2020 Presidential Candidates Guidelines For Volunteers

Interested in connecting CCL's work and advocacy for the Energy Innovation Act with campaign events? Here are some recommendations:

  1. Focus on asking candidates to prioritize action on climate and to do it in a way that brings the country together. This should be the message in one-on-one situations with candidates or in asking questions at town halls.
  2. Avoid, for now, asking Democrats to support H.R.763, given that we are in such a polarized situation, and we don’t want our bill to be considered a “Democrat Bill."
  3. You're encouraged to keep writing about H.R.763 in letters to the editor and to work for editorial endorsements.
  4. Candidate events are opportunities to talk to lots of fellow Americans -- and talking to them about the bill and asking them to fill out postcards/constituent forms supporting the bill is a good use of time. Getting your current members of Congress (especially Republicans) to support the bill is more strategic right now than getting Democratic presidential candidates to support the bill. Republican Senators are especially valuable at this time while we are working to get our bill reintroduced in the Senate. 

Note: Constituents/liaisons of currently-serving Senators running for President are encouraged to follow these same guidelines and to focus on pitching bipartisanship in their local work. 

CCL’s laser talk on bipartisanship provides useful talking points and research. For example:

  • The climate problem is too big to be partisan about it -- it affects everybody.
  • We need bipartisan action so that we can act quickly (A partisan solution with Democrats only can’t be passed since we don’t expect to get a filibuster-proof Democratic Senate).
  • We need a bipartisan solution so that any significant policy passed can last (and the other party isn’t trying to undo it).
  • Bring the country together to solve climate change!

Note: The phrase “make climate a bridge not a wedge issue” is not well understood by the general public. It works best with members of Congress and their staff, in lobby meetings, but not in public settings.
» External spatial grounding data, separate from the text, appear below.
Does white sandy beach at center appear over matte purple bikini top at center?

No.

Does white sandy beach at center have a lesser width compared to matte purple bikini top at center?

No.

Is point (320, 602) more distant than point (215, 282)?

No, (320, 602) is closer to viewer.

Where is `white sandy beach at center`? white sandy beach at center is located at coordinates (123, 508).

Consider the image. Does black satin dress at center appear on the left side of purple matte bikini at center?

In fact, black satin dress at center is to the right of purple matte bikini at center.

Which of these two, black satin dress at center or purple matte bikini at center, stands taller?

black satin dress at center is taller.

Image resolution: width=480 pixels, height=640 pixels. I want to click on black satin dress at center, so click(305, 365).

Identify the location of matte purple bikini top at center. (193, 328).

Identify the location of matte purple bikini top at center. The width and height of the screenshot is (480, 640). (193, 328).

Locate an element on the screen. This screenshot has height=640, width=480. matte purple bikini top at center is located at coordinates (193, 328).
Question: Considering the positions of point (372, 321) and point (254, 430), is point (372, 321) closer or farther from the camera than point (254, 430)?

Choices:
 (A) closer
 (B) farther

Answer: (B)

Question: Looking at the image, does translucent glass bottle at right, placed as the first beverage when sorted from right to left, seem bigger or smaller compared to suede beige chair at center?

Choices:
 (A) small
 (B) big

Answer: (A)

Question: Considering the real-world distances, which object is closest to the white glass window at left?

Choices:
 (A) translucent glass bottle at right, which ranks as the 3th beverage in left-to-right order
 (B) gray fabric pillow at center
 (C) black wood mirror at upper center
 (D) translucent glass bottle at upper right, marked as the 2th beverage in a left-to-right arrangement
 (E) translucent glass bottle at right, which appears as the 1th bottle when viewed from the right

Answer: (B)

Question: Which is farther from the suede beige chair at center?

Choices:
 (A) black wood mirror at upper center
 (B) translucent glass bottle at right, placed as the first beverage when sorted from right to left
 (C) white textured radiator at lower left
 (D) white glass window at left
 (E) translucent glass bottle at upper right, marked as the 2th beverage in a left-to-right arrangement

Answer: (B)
Here are some questions you could use in town halls: 

Staying Nonpartisan in Campaign Season
  1. Citizens’ Climate Lobby is a nonpartisan organization. During electoral campaigns, we have the opportunity to connect with individual candidates on the issue of climate change, while being clear that we do not support or organize for individual candidates or political parties. We work to build political will for a livable world, and our preferred policy recommendation is a revenue-neutral carbon fee and dividend plan. We know that only by securing support from a significant number of elected officials from both of the major parties will our plan become law.
  2. In the context of an election, parties and candidates like to draw distinctions, and they may seek to use the climate issue as a way to disadvantage their rivals. Our role is not to help them do this. It is only to provide insight, to all candidates, as to why our policy would be best for their constituents.
  3. As individuals, you are encouraged to do whatever you would like though, if you are widely seen as a CCL leader in the community, you might want to consider how your individual activities will impact how you are seen. As CCL chapters, we need to act in ways that are consistent with our goals and values. We need to act during campaign season in ways that leave us well positioned to work with whomever wins the election.
Attend a Campaign Event or Town Hall Meeting

See the training on Townhalls and Candidate Forums.

Organize a Forum

Hosting a Candidate Forum is not for everyone (both in terms of the amount of work it takes as well as local political considerations). It’s more important as CCL groups to get to know the candidates and attend events that are happening on both sides of the debate.

Before your group decides to host a Candidate Forum:

  • Consult with your regional/state coordinator to get feedback on the strategic priorities for your area and how/if a candidate forum can best serve them.
  • Look for local forums that are already being planned by other organizations (LWV, service clubs, local unions, etc.)
  • Consider reaching out to ask local affiliate organizations who have hosted one in the past to consider hosting.
  • Consider cosponsoring another forum as long as it is fully nonpartisan (see rules below). 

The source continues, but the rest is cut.